■ Directions for this task ■
Please restate the listing word for word, omitting the images.

■ Given records ■
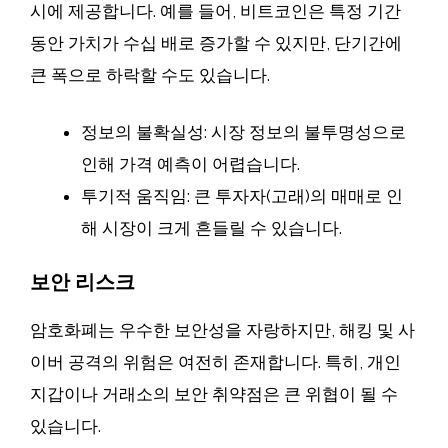
시에 제공합니다. 예를 들어, 비트코인은 특정 기간
동안 가치가 수십 배로 증가할 수 있지만, 단기간에
큰 폭으로 하락할 수도 있습니다.
정보의 불확실성: 시장 정보의 불투명성으로
인해 가격 예측이 어렵습니다.
투기적 움직임: 큰 투자자(고래)의 매매로 인
해 시장이 크게 흔들릴 수 있습니다.
보안 리스크
암호화폐는 우수한 보안성을 자랑하지만, 해킹 및 사
이버 공격의 위험은 여전히 존재합니다. 특히, 개인
지갑이나 거래소의 보안 취약점은 큰 위협이 될 수
있습니다.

■ Solved problem ■
시에 제공합니다. 예를 들어, 비트코인은 특정 기간
동안 가치가 수십 배로 증가할 수 있지만, 단기간에
큰 폭으로 하락할 수도 있습니다.
정보의 불확실성: 시장 정보의 불투명성으로
인해 가격 예측이 어렵습니다.
투기적 움직임: 큰 투자자(고래)의 매매로 인
해 시장이 크게 흔들릴 수 있습니다.
보안 리스크
암호화폐는 우수한 보안성을 자랑하지만, 해킹 및 사
이버 공격의 위험은 여전히 존재합니다. 특히, 개인
지갑이나 거래소의 보안 취약점은 큰 위협이 될 수
있습니다.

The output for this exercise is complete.